§ **Requirement**
Below is a listing with pictures in it; transcribe exactly the lines from the one that has "Top Luxury Hotel Destinations" through the one that has "AIRBR413-3, have been", and omit those pictures.

§ **Data under study**
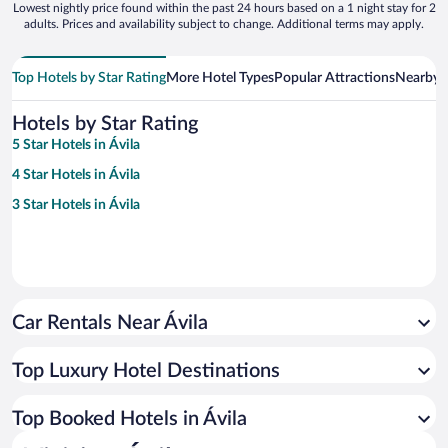
Lowest nightly price found within the past 24 hours based on a 1 night stay for 2
adults. Prices and availability subject to change. Additional terms may apply.
Top Hotels by Star Rating
More Hotel Types
Popular Attractions
Nearby C
Hotels by Star Rating
5 Star Hotels in Ávila
4 Star Hotels in Ávila
3 Star Hotels in Ávila
Car Rentals Near Ávila
Top Luxury Hotel Destinations
Top Booked Hotels in Ávila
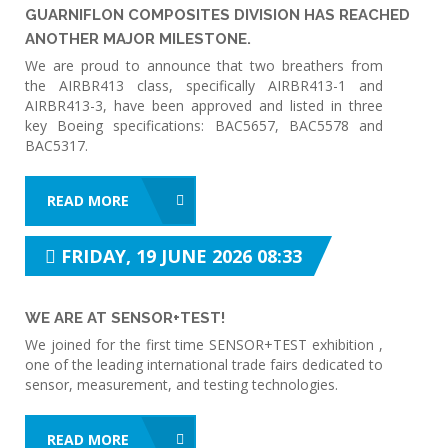
GUARNIFLON COMPOSITES DIVISION HAS REACHED
ANOTHER MAJOR MILESTONE.
We are proud to announce that two breathers from
the AIRBR413 class, specifically AIRBR413-1 and
AIRBR413-3, have been approved and listed in three
key Boeing specifications: BAC5657, BAC5578 and
BAC5317.
READ MORE
FRIDAY, 19 JUNE 2026 08:33
WE ARE AT SENSOR+TEST!
We joined for the first time SENSOR+TEST exhibition ,
one of the leading international trade fairs dedicated to
sensor, measurement, and testing technologies.
READ MORE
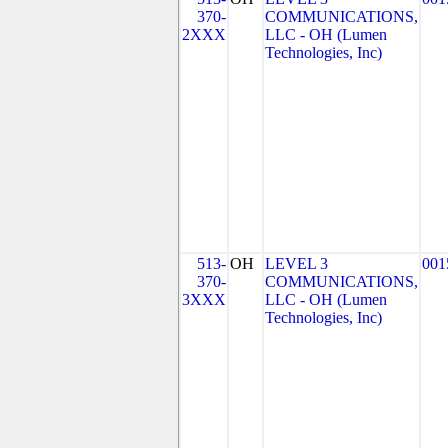
370-
COMMUNICATIONS,
2XXX
LLC - OH (Lumen
Technologies, Inc)
513-
OH
LEVEL 3
001
370-
COMMUNICATIONS,
3XXX
LLC - OH (Lumen
Technologies, Inc)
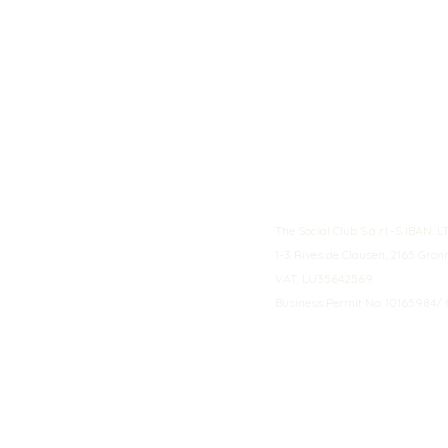
The Social Club S.à r.l.-S IBA
1-3 Rives de Clausen, 2165 Gro
VAT: LU35642569
Business Permit No: 10165984/ 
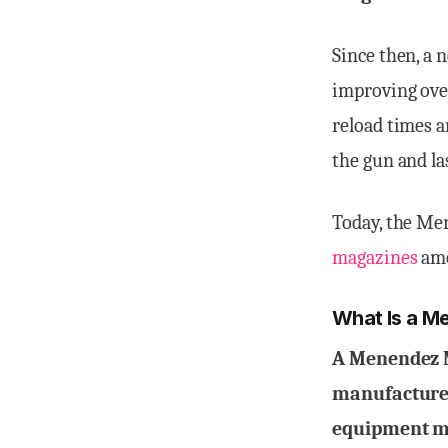
Since then, a
improving over
reload times a
the gun and las
Today, the Me
magazines
amo
What Is a M
A Menendez M
manufacture t
equipment ma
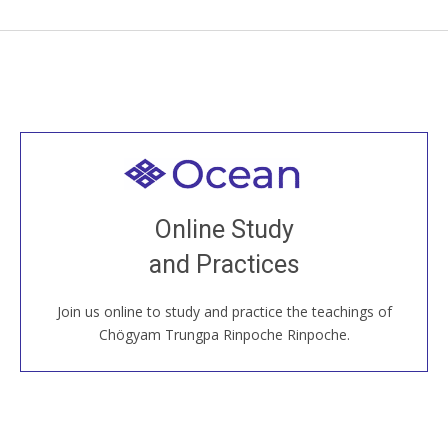
Welcome to all
Join recorded and live classes, come to our Open
Online Study
House, practice with new and old sangha members
and Practices
around the world...
Join us online to study and practice the teachings of
JOIN US ONLINE
Chögyam Trungpa Rinpoche Rinpoche.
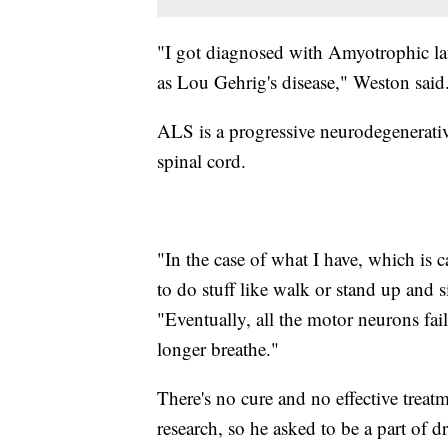
"I got diagnosed with Amyotrophic lat
as Lou Gehrig's disease," Weston said
ALS is a progressive neurodegenerative 
spinal cord.
"In the case of what I have, which is 
to do stuff like walk or stand up and 
"Eventually, all the motor neurons fa
longer breathe."
There's no cure and no effective treat
research, so he asked to be a part of dr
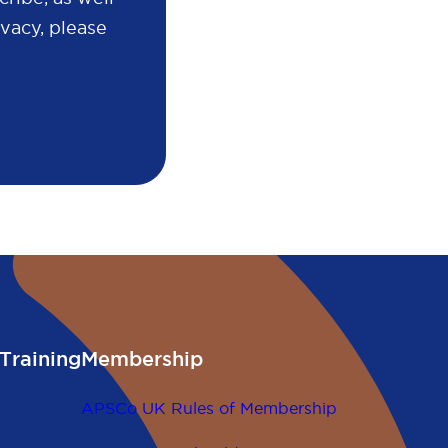
vacy, please
Training
Membership
APSCo UK Rules of Membership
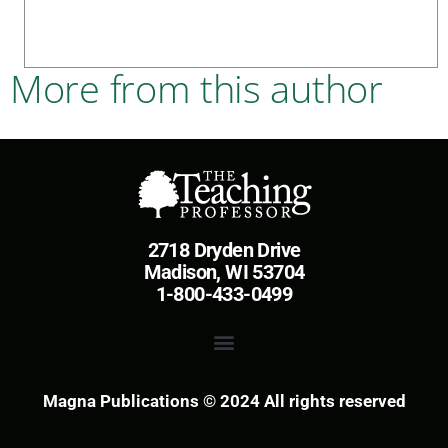
More from this author
2718 Dryden Drive
Madison, WI 53704
1-800-433-0499
Magna Publications © 2024 All rights reserved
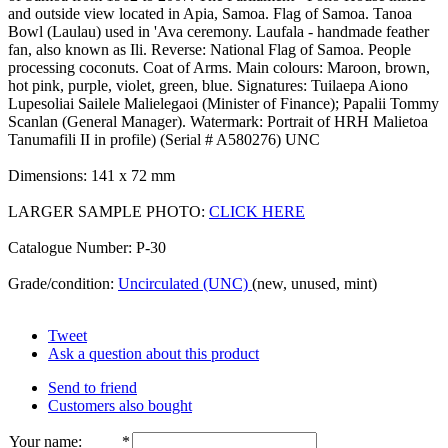
and outside view located in Apia, Samoa. Flag of Samoa. Tanoa
Bowl (Laulau) used in 'Ava ceremony. Laufala - handmade feather
fan, also known as Ili. Reverse: National Flag of Samoa. People
processing coconuts. Coat of Arms. Main colours: Maroon, brown,
hot pink, purple, violet, green, blue. Signatures: Tuilaepa Aiono
Lupesoliai Sailele Malielegaoi (Minister of Finance); Papalii Tommy
Scanlan (General Manager). Watermark: Portrait of HRH Malietoa
Tanumafili II in profile) (Serial # A580276) UNC
Dimensions: 141 x 72 mm
LARGER SAMPLE PHOTO:
CLICK HERE
Catalogue Number: P-30
Grade/condition:
Uncirculated (UNC)
(new, unused, mint)
Tweet
Ask a question about this product
Send to friend
Customers also bought
Your name
:
*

§ **Reply to the exercise**
Top Luxury Hotel Destinations
Top Booked Hotels in Ávila
GUARNIFLON COMPOSITES DIVISION HAS REACHED
ANOTHER MAJOR MILESTONE.
We are proud to announce that two breathers from
the AIRBR413 class, specifically AIRBR413-1 and
AIRBR413-3, have been approved and listed in three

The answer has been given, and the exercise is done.